I’ll start from the north side of town, leaving some answers blank to give y’all a chance to play the used-to-be game! If you can fill in the blanks, do so in the comment section (accompanied by the number next to it):
Animas View Drive and County Road 203 (West Animas) used to be the main highway out of town (the “new highway” was, indeed, new in 1971);
There used to be a nightclub where the Hampton Inn is now called (1a)_______. I always found it a little titillating, though I never went inside. Maybe it was the pink neon sign?
The place that is now Griego’s restaurant (green chile Frito pie!) used to be one of two (1b)_______ in town (and Griego’s Taco House—29 cent sno-cones!—was where (2)_______ is now).
The current recreation center used to be the county fairground with a stone/wood grandstand that was hell to run up and down (for xc ski training) and splintery as all heck. They held circuses, rodeos, and Durango high school football games here.
(3)________ was located where the public library now sits.
Camino del Rio, known at the time as the Truck Bypass, was brand new in 1971. Prior to that, Main Avenue had been the primary highway through town; travelers turned left on 6th Street (College Drive), then right on 8th Ave to get to the main highway out of town, Highway 3, on the east side of the river, past a huge sawmill. In 1971 Highway 3 remained the primary southern artery (the “High Bridge” near Walmart wasn’t constructed until the early 1980s).
Second Ave., meanwhile, was home to car dealerships, including Morehart Chevrolet and Murphy Motors.
In 1971 massive uranium tailings piles loomed over the south side of town, at the current location of the dog park.
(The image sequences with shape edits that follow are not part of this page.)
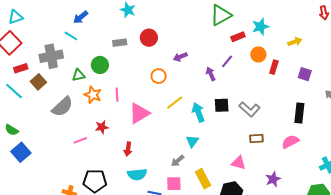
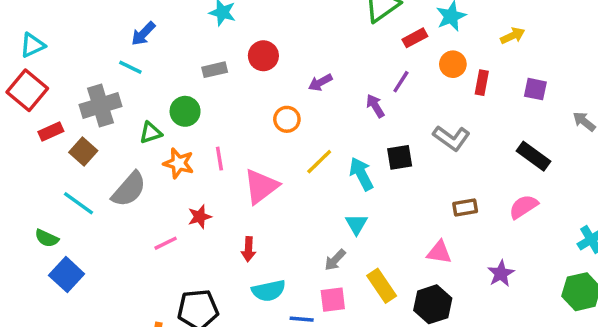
cyan line: (14, 91) -> (78, 203), moved
gray L-shape: (249, 109) -> (451, 138), moved
black rectangle: (299, 113) -> (533, 156), turned -54

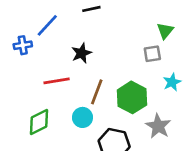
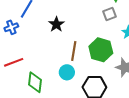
red line: (57, 81) -> (14, 62), moved
green diamond: (39, 122) -> (35, 82), turned -45

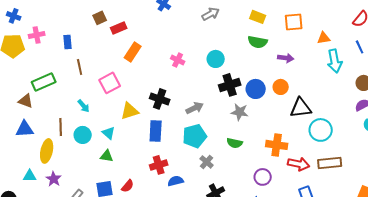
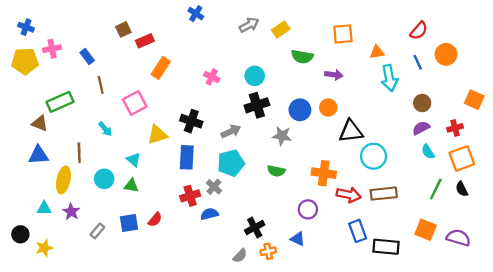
yellow rectangle: (258, 17) -> (281, 29), moved, turned -56
blue rectangle: (68, 42) -> (87, 57), turned -32
black cross: (230, 85) -> (257, 105), moved
cyan circle: (83, 135) -> (104, 179), moved
gray cross: (207, 162) -> (214, 187), moved

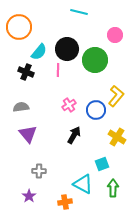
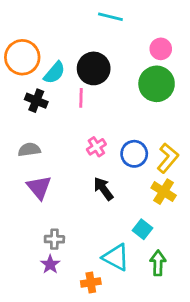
orange circle: (19, 27) -> (22, 57), moved
green circle: (95, 60) -> (157, 84), moved
yellow L-shape: (116, 96) -> (168, 158), moved
black arrow: (74, 135) -> (103, 189), turned -66
cyan square: (102, 164) -> (143, 229), turned -32
purple star: (29, 196) -> (50, 264), moved

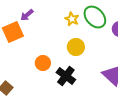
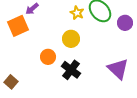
yellow circle: (76, 47) -> (71, 39), moved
(4)_________ Road, now a popular mountain biking area, was open to motorized vehicles (and served as a de facto town dump, off-roading area, and high schooler party zone).
The (5)_______ used to be the Thompson Saddle Shop (and other businesses—bonus points for whoever can name them in the comment section). To its south was the (6)_________ movie theatre. and downtown Durango also sported (7)_______ (where you’d go for a tie or suit) and (8)_________ (you got your Levis or Wranglers here). You could get a steak and cocktail at The Lost (9)______, and pizza and a beer at (10)_________ (Ralph Dinosaur’s home bar). The back of (11)________ pharmacy was a soda fountain, where one could get a phosphate and a burger and where, purportedly, town powerbrokers met. The 11th Street Station really was a service station named (12)__________. And there was a lunch counter in (13)______________, which is now an upscale restaurant on the 900 block of Main Ave.
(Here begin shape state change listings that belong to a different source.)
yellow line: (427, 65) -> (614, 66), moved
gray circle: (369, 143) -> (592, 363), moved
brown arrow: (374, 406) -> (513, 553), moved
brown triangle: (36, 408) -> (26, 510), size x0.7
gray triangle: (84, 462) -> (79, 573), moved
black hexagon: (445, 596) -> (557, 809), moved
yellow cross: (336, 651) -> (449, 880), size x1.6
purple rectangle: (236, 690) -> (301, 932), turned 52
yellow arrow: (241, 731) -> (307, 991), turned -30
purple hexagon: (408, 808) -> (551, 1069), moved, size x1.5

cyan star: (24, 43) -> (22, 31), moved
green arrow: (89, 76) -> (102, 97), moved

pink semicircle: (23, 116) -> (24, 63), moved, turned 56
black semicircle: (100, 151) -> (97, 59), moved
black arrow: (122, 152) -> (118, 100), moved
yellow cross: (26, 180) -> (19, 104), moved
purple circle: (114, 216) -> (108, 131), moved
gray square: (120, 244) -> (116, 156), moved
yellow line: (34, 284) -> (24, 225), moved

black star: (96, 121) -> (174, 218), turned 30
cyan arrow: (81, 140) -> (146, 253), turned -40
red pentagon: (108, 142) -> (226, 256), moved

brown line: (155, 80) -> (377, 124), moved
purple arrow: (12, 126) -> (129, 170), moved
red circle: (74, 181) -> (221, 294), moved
Oh my! Count that manila envelop and the "use-to-be" game it inspired are definitely some of the richest gems pulled from that valley in a long time! However, I am mad at you for including Griego's in your game because my pavlovian response has me drooling like a Labradork thinking about their green chili. And it's 11:15 at night! Tonight is ruined...
What a wild side-by-side photo. It's astonishing how stark Tupperware Heights appeared when it was first built. I can only imagine how folks felt about it at the time. Crestview has, for the most part, really aged into a nice neighborhood.
Too bad they were never able to implement a public greenbelt along Junction Creek. That would've been pretty amazing.